Arts organizations normally submit grant applications to foundations and hope some money will flow their way. How would you feel if you were the executive director of a small performing arts organization and a foundation sent you an email asking how they could help you?

When that happened to Shannon Cline, executive director of Piffaro, she reacted the way most of us would. “The Paul M. Angell Family Foundation contacted us in December, 2014, asking if we had any development needs that they might be able to help address,” Cline says. “Honestly, I initially thought it was a scam — who gets unsolicited emails like that? But it didn’t take much research to learn that this is a highly esteemed family foundation that supports ensembles like Apollo’s Fire and the Baltimore Symphony Orchestra.”

The result of that exchange was a multimedia concert on the ancient cosmological theory called “The Harmony of the Spheres.” According to the Greek philosophers, the sun and its companions hummed as they revolved around the Earth. Each heavenly body had its own tone, and the harmonies they created influenced life on the stationary silent Earth at the center of the solar system.

Scholars and philosophers developed the idea over the centuries. Musicians created music based on it. Each sphere acquired one of the muses and became associated with that muse’s specialty.

The theory may be outmoded but the words and music it generated can still capture the poetry of the cosmos. Piffaro enhanced the effect by staging the concert in a facility with a theater-sized screen: Temple University’s Conwell Dance Theater. Images of the real planets mingled with Renaissance depictions of the gods and muses who inhabited them before the development of telescopes and space probes drove them into exile.

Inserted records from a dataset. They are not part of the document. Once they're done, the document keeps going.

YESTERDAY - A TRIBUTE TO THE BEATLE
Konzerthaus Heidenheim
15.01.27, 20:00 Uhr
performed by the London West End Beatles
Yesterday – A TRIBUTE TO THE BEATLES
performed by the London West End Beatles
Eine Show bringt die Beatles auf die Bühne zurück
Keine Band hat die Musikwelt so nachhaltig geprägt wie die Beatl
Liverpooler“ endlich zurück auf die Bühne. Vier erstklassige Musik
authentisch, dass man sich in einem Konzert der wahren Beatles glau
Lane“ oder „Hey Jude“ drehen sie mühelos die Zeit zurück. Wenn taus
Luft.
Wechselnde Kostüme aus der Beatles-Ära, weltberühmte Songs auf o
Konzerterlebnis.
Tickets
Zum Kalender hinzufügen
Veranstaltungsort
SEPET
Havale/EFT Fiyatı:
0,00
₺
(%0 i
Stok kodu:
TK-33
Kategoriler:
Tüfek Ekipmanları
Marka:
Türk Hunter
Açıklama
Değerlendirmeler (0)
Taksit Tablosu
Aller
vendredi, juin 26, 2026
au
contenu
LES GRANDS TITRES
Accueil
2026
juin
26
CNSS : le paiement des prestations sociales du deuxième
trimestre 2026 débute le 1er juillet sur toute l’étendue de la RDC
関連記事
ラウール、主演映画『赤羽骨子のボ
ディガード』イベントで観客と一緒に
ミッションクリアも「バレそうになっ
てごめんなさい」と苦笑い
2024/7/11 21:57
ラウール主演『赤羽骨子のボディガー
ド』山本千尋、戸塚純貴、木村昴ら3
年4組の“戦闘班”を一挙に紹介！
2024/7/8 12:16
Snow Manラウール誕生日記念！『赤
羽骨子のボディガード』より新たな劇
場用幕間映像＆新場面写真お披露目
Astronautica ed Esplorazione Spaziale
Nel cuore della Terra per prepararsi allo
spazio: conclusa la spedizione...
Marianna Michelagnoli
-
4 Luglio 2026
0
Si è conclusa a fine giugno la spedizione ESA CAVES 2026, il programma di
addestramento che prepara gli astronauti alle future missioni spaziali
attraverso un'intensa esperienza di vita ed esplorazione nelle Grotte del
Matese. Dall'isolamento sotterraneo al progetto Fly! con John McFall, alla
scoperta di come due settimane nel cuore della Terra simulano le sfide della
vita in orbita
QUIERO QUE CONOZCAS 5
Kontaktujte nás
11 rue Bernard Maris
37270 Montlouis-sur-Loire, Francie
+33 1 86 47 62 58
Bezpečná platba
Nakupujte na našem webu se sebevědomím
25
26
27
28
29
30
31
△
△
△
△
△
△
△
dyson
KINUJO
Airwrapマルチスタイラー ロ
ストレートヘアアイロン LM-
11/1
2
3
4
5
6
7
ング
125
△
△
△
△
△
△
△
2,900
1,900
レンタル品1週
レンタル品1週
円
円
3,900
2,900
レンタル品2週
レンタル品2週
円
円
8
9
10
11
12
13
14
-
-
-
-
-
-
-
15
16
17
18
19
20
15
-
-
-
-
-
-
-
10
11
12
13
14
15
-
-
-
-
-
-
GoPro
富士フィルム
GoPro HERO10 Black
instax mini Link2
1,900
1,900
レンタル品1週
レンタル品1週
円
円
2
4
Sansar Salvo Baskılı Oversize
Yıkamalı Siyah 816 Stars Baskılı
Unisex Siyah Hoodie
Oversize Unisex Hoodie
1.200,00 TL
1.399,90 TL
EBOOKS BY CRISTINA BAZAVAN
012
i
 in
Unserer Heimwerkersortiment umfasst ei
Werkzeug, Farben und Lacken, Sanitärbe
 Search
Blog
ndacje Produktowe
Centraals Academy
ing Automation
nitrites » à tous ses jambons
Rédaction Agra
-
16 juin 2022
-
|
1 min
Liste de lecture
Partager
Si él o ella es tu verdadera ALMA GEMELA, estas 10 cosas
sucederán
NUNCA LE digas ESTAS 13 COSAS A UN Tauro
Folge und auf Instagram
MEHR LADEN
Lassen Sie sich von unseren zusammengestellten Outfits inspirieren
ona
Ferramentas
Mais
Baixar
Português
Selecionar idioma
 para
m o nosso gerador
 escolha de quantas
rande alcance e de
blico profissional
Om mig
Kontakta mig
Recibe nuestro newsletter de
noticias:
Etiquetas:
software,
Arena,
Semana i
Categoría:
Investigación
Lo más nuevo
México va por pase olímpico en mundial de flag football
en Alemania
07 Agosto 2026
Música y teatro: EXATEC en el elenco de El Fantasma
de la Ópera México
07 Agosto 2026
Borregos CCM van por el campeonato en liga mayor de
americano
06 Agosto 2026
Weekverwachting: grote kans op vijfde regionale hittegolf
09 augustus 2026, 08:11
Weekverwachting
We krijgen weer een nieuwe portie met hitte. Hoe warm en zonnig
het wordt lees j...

The musical selections started with a hymn to the stars, then moved through the solar system, beginning with the earth, the sun, and the moon. At each stop, the music sampled the musical mode associated with that body and the moods associated with its god and its muse. Elaborate court music alternated with dances and street music with Piffaro’s usual sense of pace and showmanship.

The project director for this concert was Grant Herreid, Piffaro’s lute and guitar specialist. Herreid directs Baroque opera at Yale and he arranged the staging with an operatic touch. Strategically placed vocalists sang throughout the performance area. Spotlights illuminated the performers who occupied the center of attention. At one point, four of the performers suddenly appeared in an opening in the screen near the top of the theater.

In the Harmony of the Spheres cosmology, Mars hosts Erato, the muse of erotic poetry. Erato received a proper share of the vocal material in the Martian section, but Herreid didn’t overlook the opportunity created by the planet’s eponymous deity. A mock battle with wooden sticks added some lively choreography to the popular Renaissance song, “The Armed Man.”

The vocals were supplied by a new addition to Philadelphia’s musical resources, Les Canards Chantants (The Singing Ducks). The Ducks began life at the University of York, where the founding members were earning degrees in historical performance practice and “solo voice” singing. They’ve been refounded in Philadelphia after several successful years in the United Kingdom and now have core members there and in Philadelphia.

The two female Ducks at this concert, soprano Molly Netter and alto Robin Bier, possess voices that suggest the choir boys who would have sung their parts when this music was written. The three men all have strong, forceful deliveries. They make good use of the trills and other ornaments that convey emotion in early music and give it its distinctive sound.

Piffaro’s own players handled their instruments with their customary skill and style. This was primarily an ensemble event but Priscilla Herreid took the spotlight for a high-speed display on the recorder, with Joan Kimball supporting her on a discreet bagpipe. Greg Ingles’ sackbut and slide trumpet provided strategic touches of brass color. Christa Patten’s harp and Grant Herreid’s lute and guitar counterpointed the Renaissance wind instruments that form the core of Piffaro’s instrumental arsenal.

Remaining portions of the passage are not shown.